= Beginning of Section =

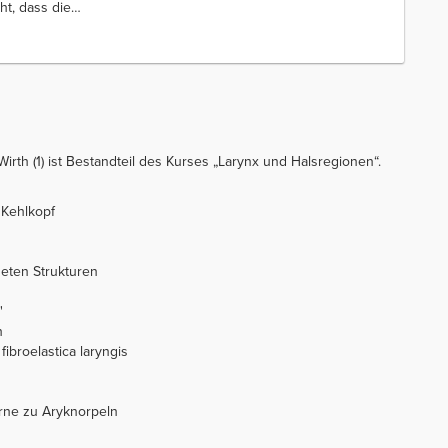
ht, dass die
…
Wirth (1) ist Bestandteil des Kurses „Larynx und Halsregionen“.
 Kehlkopf
deten Strukturen
"
h
broelastica laryngis
erne zu Aryknorpeln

= End of Section =

Exercise instructions: Your task is to set down each line above verbatim while excluding the pictures.

Answer box:
ht, dass die
…
Wirth (1) ist Bestandteil des Kurses „Larynx und Halsregionen“.
 Kehlkopf
deten Strukturen
"
h
broelastica laryngis
erne zu Aryknorpeln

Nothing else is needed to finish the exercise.